The reason why you are getting different results is the fact that your colour segmentation algorithm uses k-means clustering. I'm going to assume you don't know what this is as someone familiar in how it works would instantly tell you that this is why you're getting different results every time. In fact, the different results you are getting after you run this code each time are a natural consequence to k-means clustering, and I'll explain why.
How it works is that for some data that you have, you want to group them into k groups. You initially choose k random points in your data, and these will have labels from 1,2,...,k
. These are what we call the centroids. Then, you determine how close the rest of the data are to each of these points.
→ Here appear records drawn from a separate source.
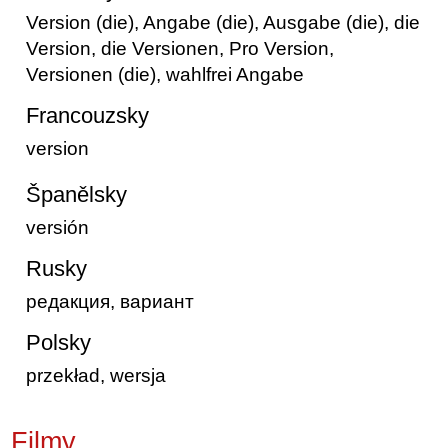
Version (die), Angabe (die), Ausgabe (die), die
Version, die Versionen, Pro Version,
Versionen (die), wahlfrei Angabe
Francouzsky
version
Španělsky
versión
Rusky
редакция, вариант
Polsky
przekład, wersja
Filmy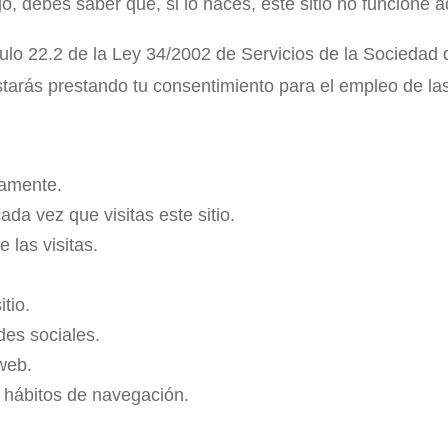
, debes saber que, si lo haces, este sitio no funcione
ículo 22.2 de la Ley 34/2002 de Servicios de la Sociedad
starás prestando tu consentimiento para el empleo de las
tamente.
cada vez que visitas este sitio.
 las visitas.
itio.
es sociales.
web.
s hábitos de navegación.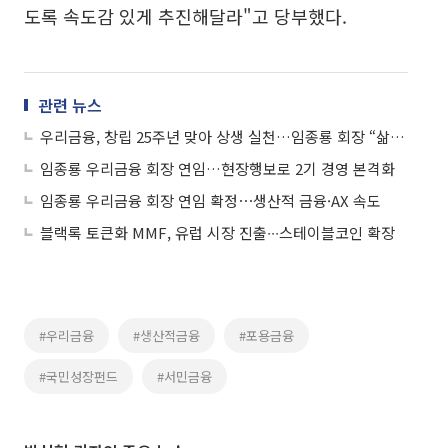
도록 속도감 있게 추진해달라"고 당부했다.
관련 뉴스
우리금융, 창립 25주년 맞아 상생 실천…임종룡 회장 “삶에 힘 되는 금융”
임종룡 우리금융 회장 연임…현장행보로 2기 경영 본격화
임종룡 우리금융 회장 연임 확정⋯생산적 금융·AX 속도
블랙록 토큰화 MMF, 유럽 시장 진출∙∙∙스테이블코인 확장
#우리금융
#생산적금융
#포용금융
#국민성장펀드
#서민금융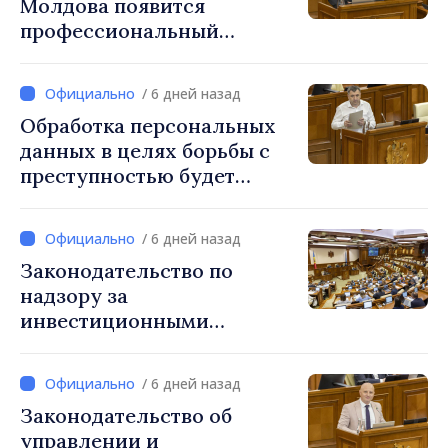
Молдова появится
профессиональный
праздник, который будет
отмечаться ежегодно 25
/ 6 дней назад
сентября
Обработка персональных
данных в целях борьбы с
преступностью будет
регулироваться новым
законом
/ 6 дней назад
Законодательство по
надзору за
инвестиционными
фирмами приведено в
соответствие с нормами ЕС
/ 6 дней назад
Законодательство об
управлении и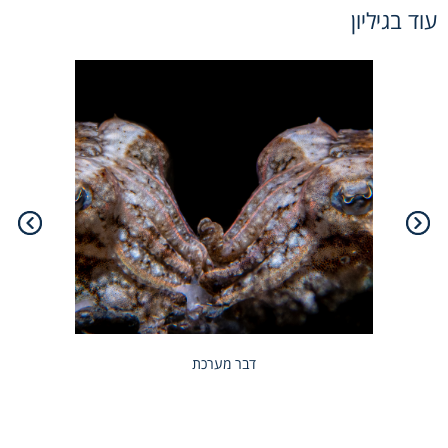
עוד בגיליון
דבר מערכת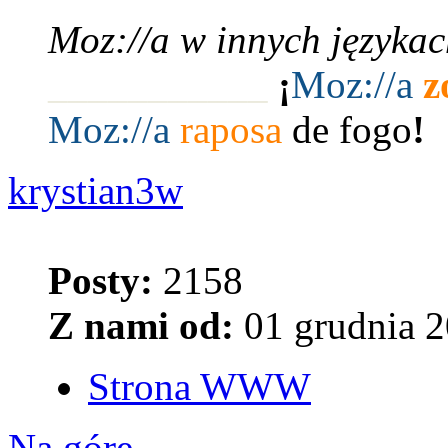
Moz://a w innych językac
___________
¡
Moz:
//a
z
Moz:
//a
raposa
de fogo
!
krystian3w
Posty:
2158
Z nami od:
01 grudnia 2
Strona WWW
Na górę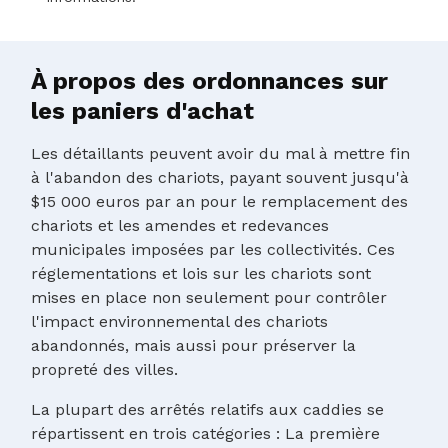
À propos des ordonnances sur
les paniers d'achat
Les détaillants peuvent avoir du mal à mettre fin
à l'abandon des chariots, payant souvent jusqu'à
$15 000 euros par an pour le remplacement des
chariots et les amendes et redevances
municipales imposées par les collectivités. Ces
réglementations et lois sur les chariots sont
mises en place non seulement pour contrôler
l'impact environnemental des chariots
abandonnés, mais aussi pour préserver la
propreté des villes.
La plupart des arrêtés relatifs aux caddies se
répartissent en trois catégories : La première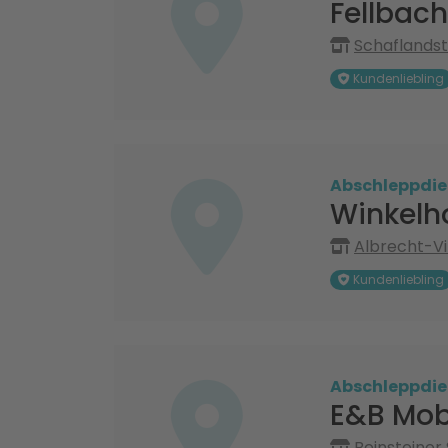
Fellbach
Schaflandst
Kundenliebling
Abschleppdie
Winkelh
Albrecht-Vi
Kundenliebling
Abschleppdie
E&B Mob
Beinsteiner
You then group those points so that whichever points are closest to any of these k points, you assign those points to belong to that particular group (1,2,...,k
). After, for all of the points for each group, you update the centroids, which actually is defined as the representative point for each group. For each group, you compute the average of all of the points in each of the k groups. These become the new centroids for the next iteration. In the next iteration, you determine how close each point in your data is to each of the centroids. You keep iterating and repeating this behaviour until the centroids don't move anymore, or they move very little.
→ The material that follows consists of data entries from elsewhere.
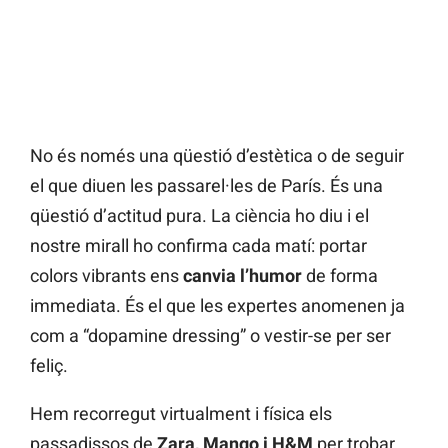
No és només una qüestió d’estètica o de seguir
el que diuen les passarel·les de París. És una
qüestió d’actitud pura. La ciència ho diu i el
nostre mirall ho confirma cada matí: portar
colors vibrants ens
canvia l’humor
de forma
immediata. És el que les expertes anomenen ja
com a “dopamine dressing” o vestir-se per ser
feliç.
Hem recorregut virtualment i física els
passadissos de
Zara, Mango i H&M
per trobar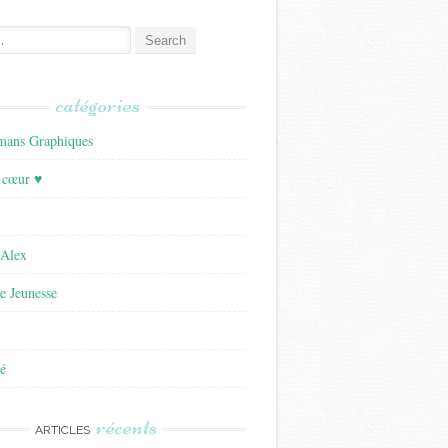
catégories
ans Graphiques
 cœur ♥
'Alex
re Jeunesse
é
récents
ARTICLES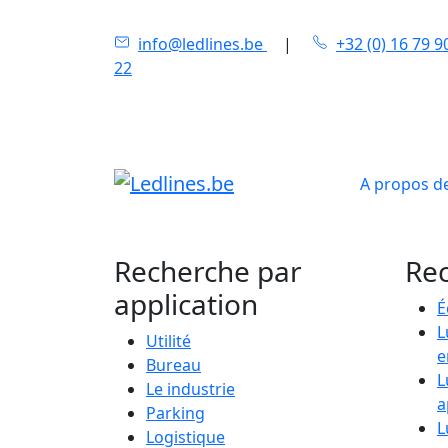
info@ledlines.be
|
+32 (0) 16 79 9
22
A propos de
Recherche par
Rec
application
É
L
Utilité
e
Bureau
L
Le industrie
a
Parking
L
Logistique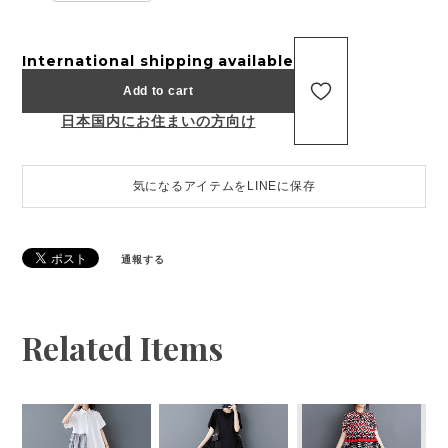
International shipping available
Add to cart
日本国内にお住まいの方向け
気になるアイテムをLINEに保存
通報する
Related Items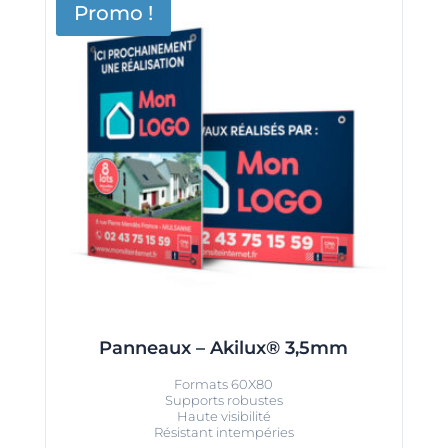
Promo !
Panneaux – Akilux® 3,5mm
Formats 60X80
Supports robustes
Haute visibilité
Résistant intempéries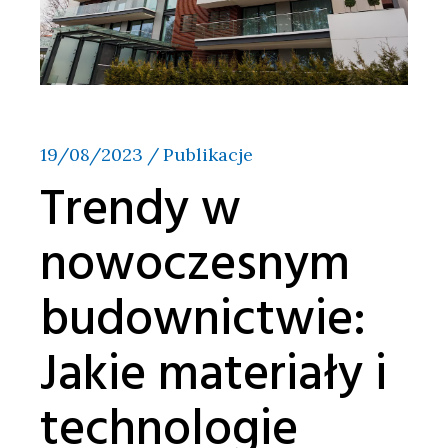
19/08/2023
Publikacje
Trendy w
nowoczesnym
budownictwie:
Jakie materiały i
technologie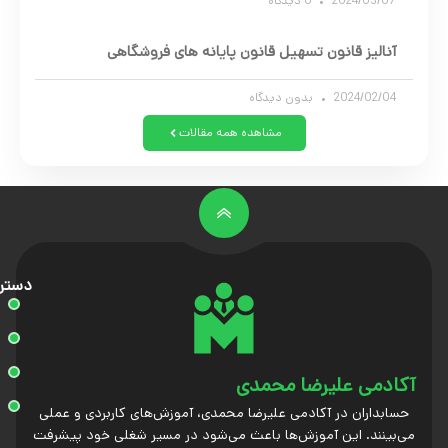
2024/03/07
6 دیدگاه
آنالیز قانون تسهیل قانون پایانه های فروشگاهی
2024/02/04
بدون دیدگاه
مشاهده همه مقالات
دستر
آکادمی علیرضا محمدی
حسابداران در آکادمی علیرضا محمدی، آموزش‌های کاربردی و عملی
می‌بینند. این آموزش‌ها باعث می‌شود در مسیر شغلی خود پیشرفت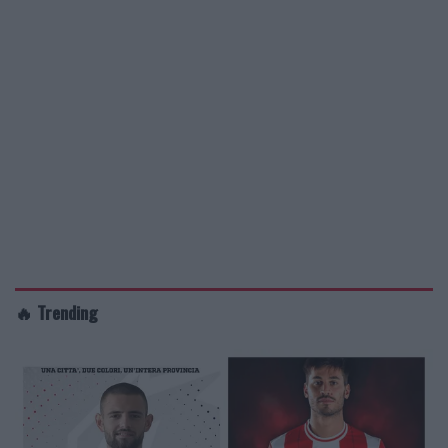
🔥 Trending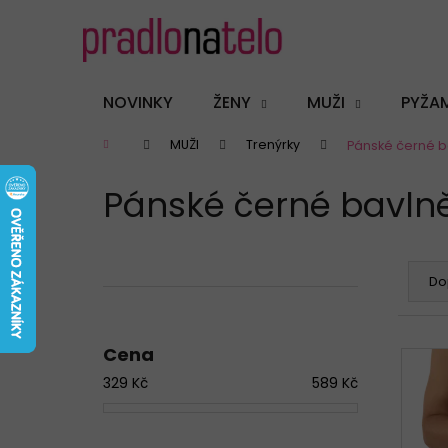
K
Přejít
na
o
obsah
Zpět
Zpět
š
do
do
í
NOVINKY
ŽENY
MUŽI
PYŽA
k
obchodu
obchodu
Domů
MUŽI
Trenýrky
Pánské černé ba
Pánské černé bavlněn
P
Ř
o
a
Do
s
z
t
e
Cena
r
n
V
a
í
329
Kč
589
Kč
ý
n
p
p
n
r
i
How this applies to the above code is that you are taking the image and you want to represent the image using only k possible colours. Each of these possible colours would thus be a centroid. Once you find which cluster each pixel belongs to, you would replace the pixel's colour with the centroid of the cluster that pixel belongs to. Therefore, for each colour pixel in your image, you want to decide which out of the k possible colours this pixel would be best represented with. The reason why this is a colour segmentation is because you are segmenting the image to belong to only k possible colours. This, in a more general sense, is what is called unsupervised segmentation.
Now, back to k-means. How you choose the initial centroids is the reason why you are getting different results. You are calling k-means in the default way, which automatically determines which initial points the algorithm will choose from. Because of this, you are not guaranteed to generate the same initial points each time you call the algorithm. If you want to repeat the same segmentation no matter how many times you call kmeans
, you will need to specify the initial points yourself. As such, you would need to modify the k-means call so that it looks like this:
[cluster_idx, cluster_center] = kmeans(ab,nColors,'distance','sqEuclidean', ...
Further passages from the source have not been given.